## [ACTIVITY]
Word for word, copy the lines beginning at the one with "You are a GUI" and ending at the last line below; pictures stay out.
===== EXTRACTED DATA =====
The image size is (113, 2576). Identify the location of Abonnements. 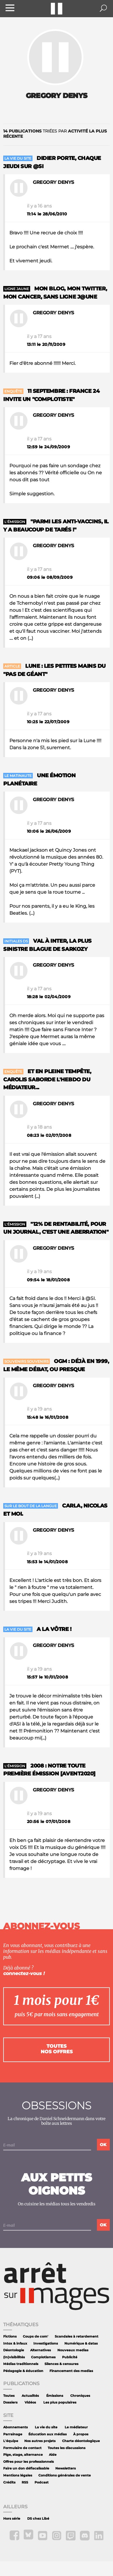
(15, 2427).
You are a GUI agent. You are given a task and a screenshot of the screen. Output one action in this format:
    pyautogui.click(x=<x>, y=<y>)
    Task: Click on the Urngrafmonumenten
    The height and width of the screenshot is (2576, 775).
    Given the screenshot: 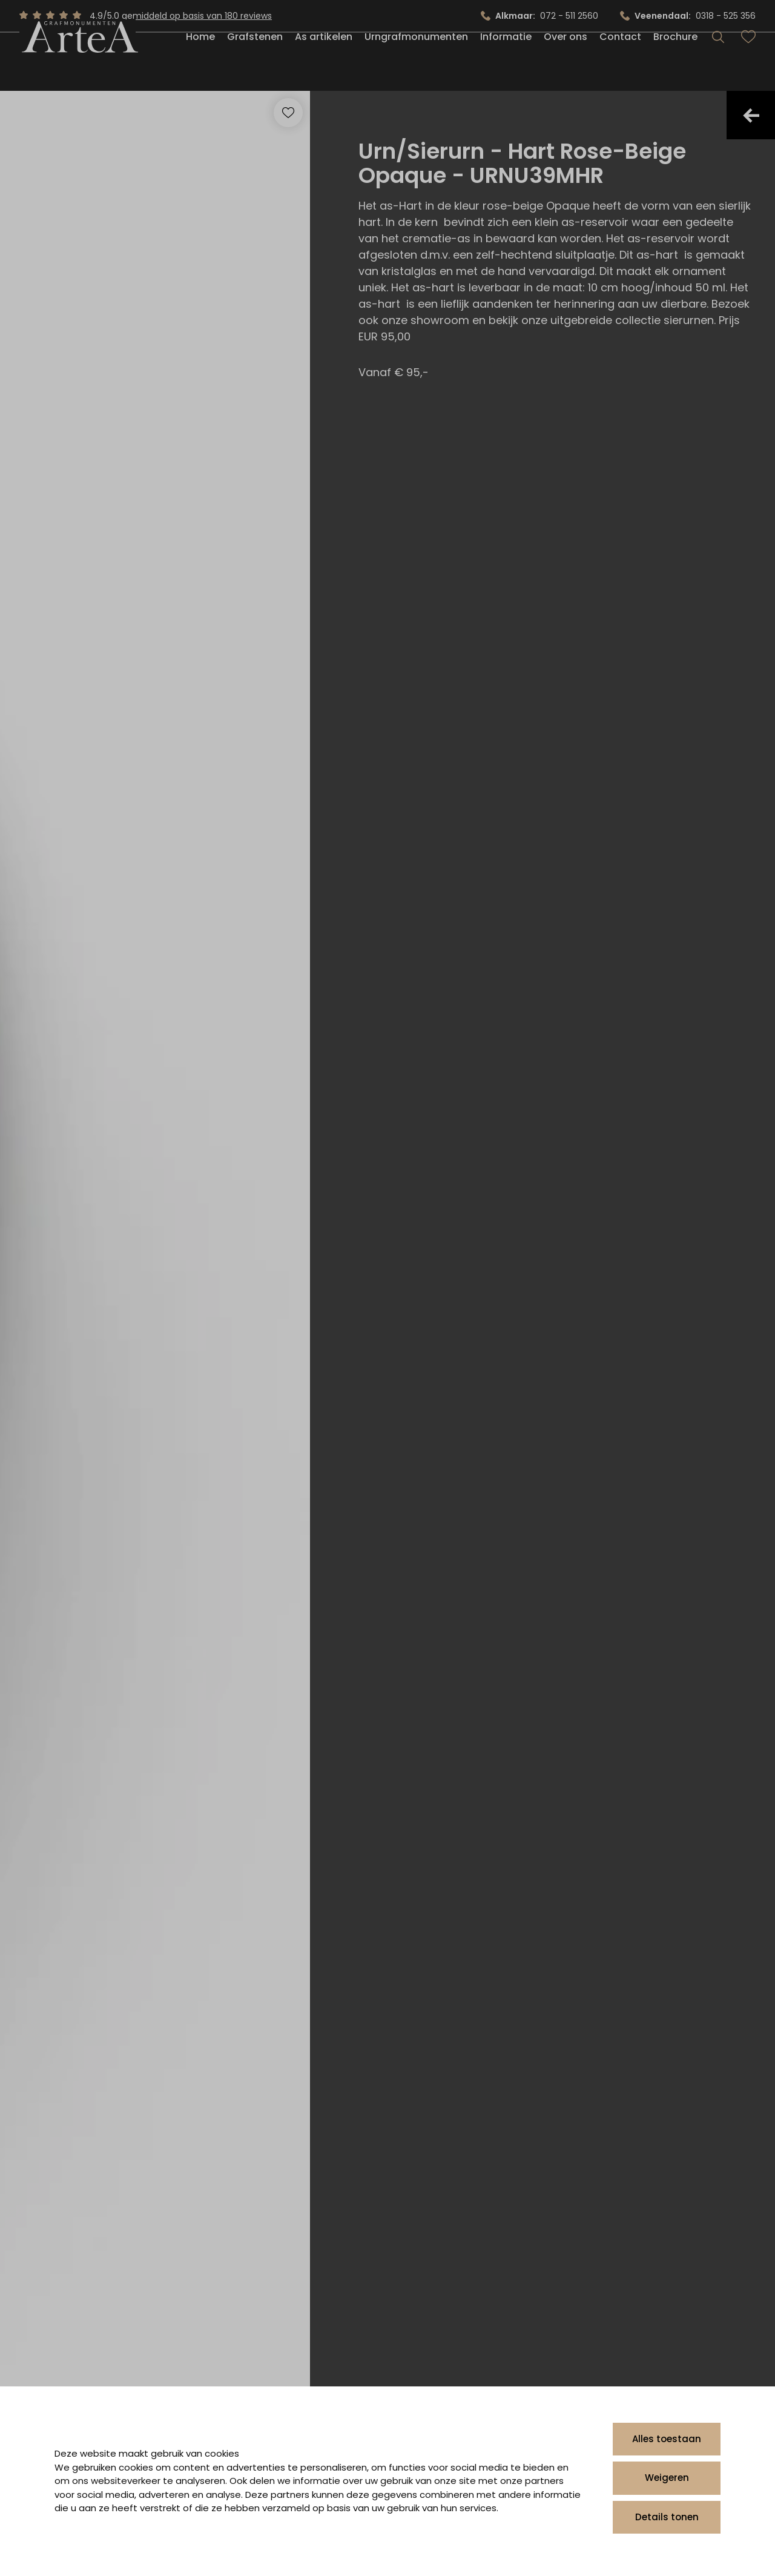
=====
## [ANSWER FOR THE TASK]
You are a GUI agent. You are given a task and a screenshot of the screen. Output one action in this format:
    pyautogui.click(x=<x>, y=<y>)
    Task: Click on the Urngrafmonumenten
    The height and width of the screenshot is (2576, 775).
    Given the screenshot: 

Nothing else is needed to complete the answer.